Apa yang membuatku tidak layak untuk dicintai? Hal pertama yang terlintas di benak saya adalah melihat diri saya di cermin. Apa yang kulihat sungguh familier: seorang gadis biasa, dengan hidung pesek dan dahi sangat lebar. Aku melakukan latihan untuk kembali ke titik nol, membuat pengetahuanku tabula rasa, seperti yang dikhotbahkan Descartes, mengabaikan saya. Saya tidak menemukannya dengan mudah. Kalau begitu, aku mencoba memahami diriku sendiri. Menurut julukan saudara laki-laki saya yang berkelahi: dan ya, dia gemuk, ya, dia gemuk. Mulutku berbentuk hati yang mungil, mataku sepasang celah yang menyala. Ya, dia jelek.

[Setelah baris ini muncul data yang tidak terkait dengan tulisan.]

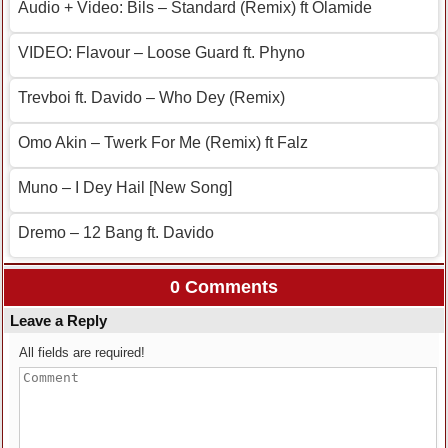
Audio + Video: Bils – Standard (Remix) ft Olamide
VIDEO: Flavour – Loose Guard ft. Phyno
Trevboi ft. Davido – Who Dey (Remix)
Omo Akin – Twerk For Me (Remix) ft Falz
Muno – I Dey Hail [New Song]
Dremo – 12 Bang ft. Davido
0 Comments
Leave a Reply
All fields are required!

Teror masa kanak-kanak, pendidikan yang ketat, proses pembelajaran, kemunculan sastra, transformasi tubuh, meninggalkan rumah keluarga dan kemunduran cinta diceritakan oleh protagonis cerita ini dengan kebanggaan emosional dan tulus. . Ini adalah novel yang penuh humor dan lirik sempurna yang menjadi ciri prosa salah satu penulis Kolombia paling terkemuka di zaman kita.

menilai posting

Tinggalkan komentar

Situs ini menggunakan Akismet untuk mengurangi spam. Pelajari bagaimana data komentar Anda diproses.